Are Jellyfish Bioluminescent? Yes, there are many Jellyfish that have the ability to glow or produce light (bioluminescence).

The protein in the tissues of the Jellyfish undergoes a chemical reaction from time to time to produce green or blue light in response to a stimuli.

It is a defense mechanism of the Jellyfish to keep their predators away from them. Bright light can startle a big predator much easily.

 

How do jellyfish Camouflage themselves? To camouflage, Jellyfish adapt their body color according to the water, depth, and darkness. Jellyfish is mostly colorless or transparent so that it can’t be spotted by the predators.

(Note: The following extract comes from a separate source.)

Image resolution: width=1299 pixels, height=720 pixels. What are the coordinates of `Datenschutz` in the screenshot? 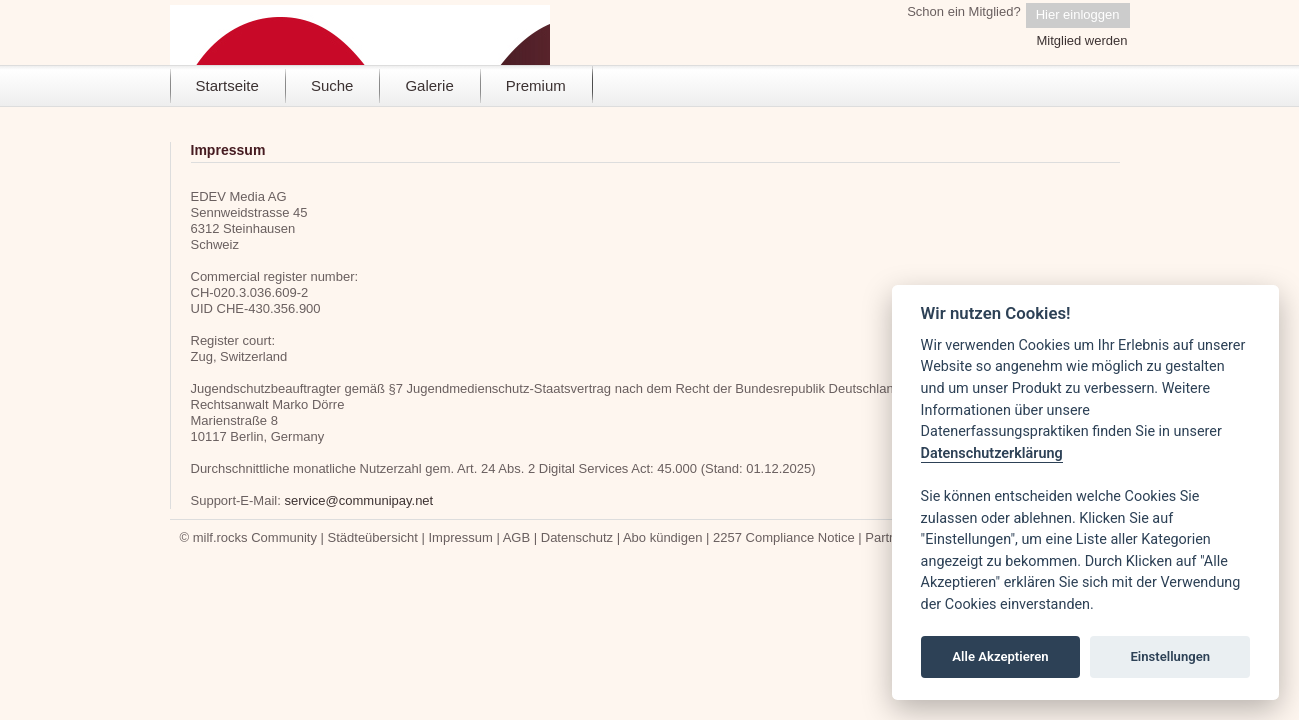 It's located at (577, 537).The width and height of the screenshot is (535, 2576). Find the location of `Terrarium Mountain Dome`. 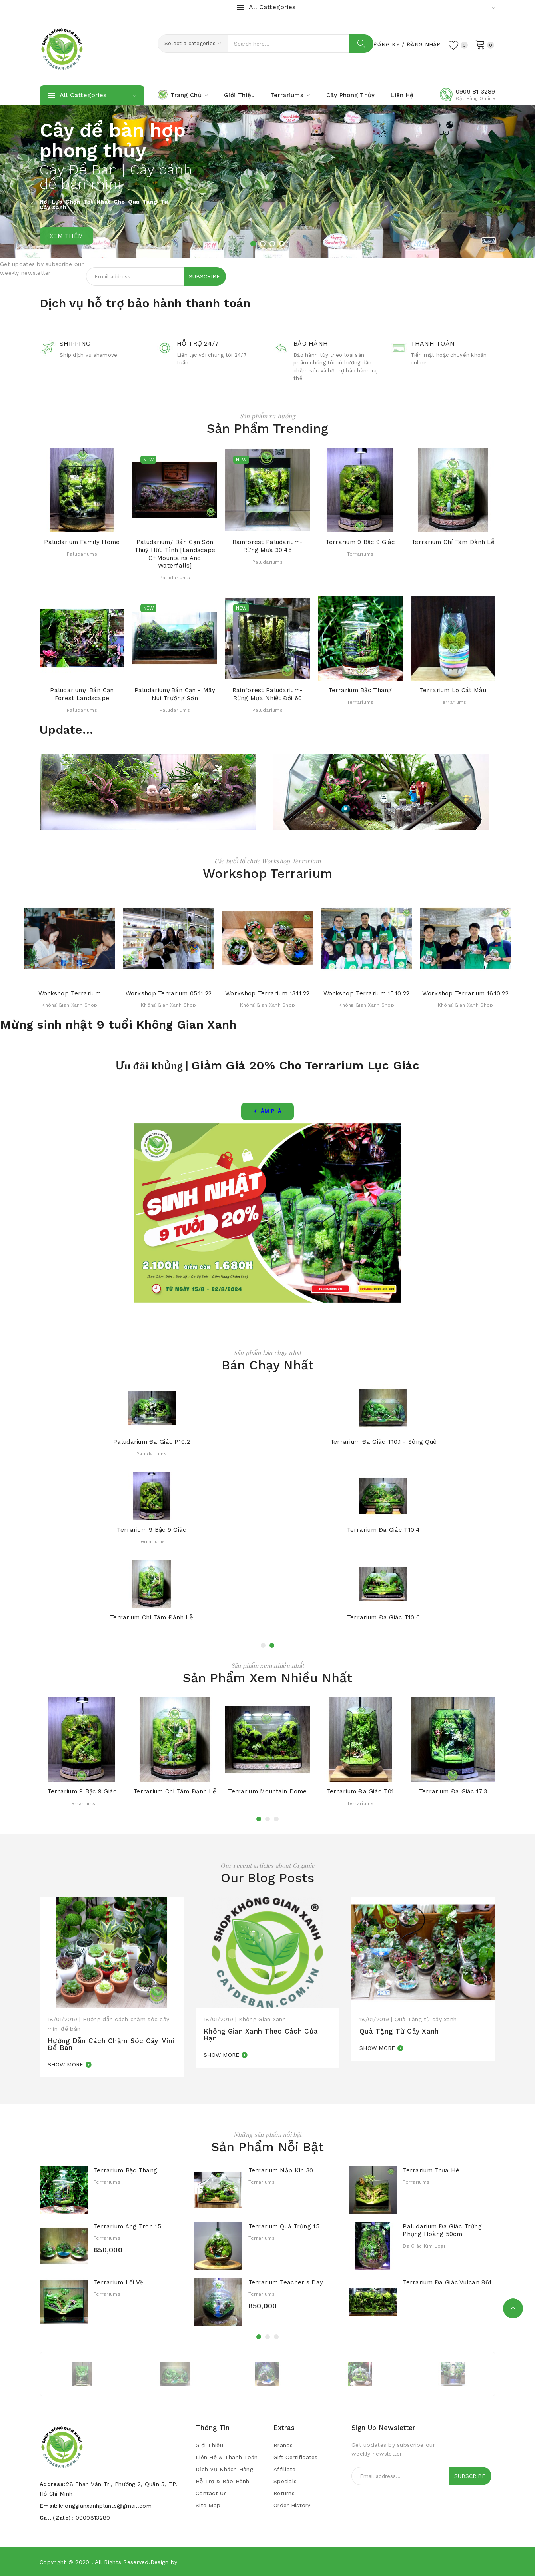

Some Jellyfish are red in color because red color blends well in dark water that can be found in a depth of about 200 meters. Also, red is much easier for the creatures to produce.

 

How do Jellyfish move in water? Jellyfish use their tentacles to swim in the water. The bouncing movement is seen because of the jet propulsion that Jellyfish use to move from one place to another in water.

Jellyfish squeeze their bodies so that the squeeze pushes out water from the bottom of the Jellyfish and their body is propelled forward in the required direction.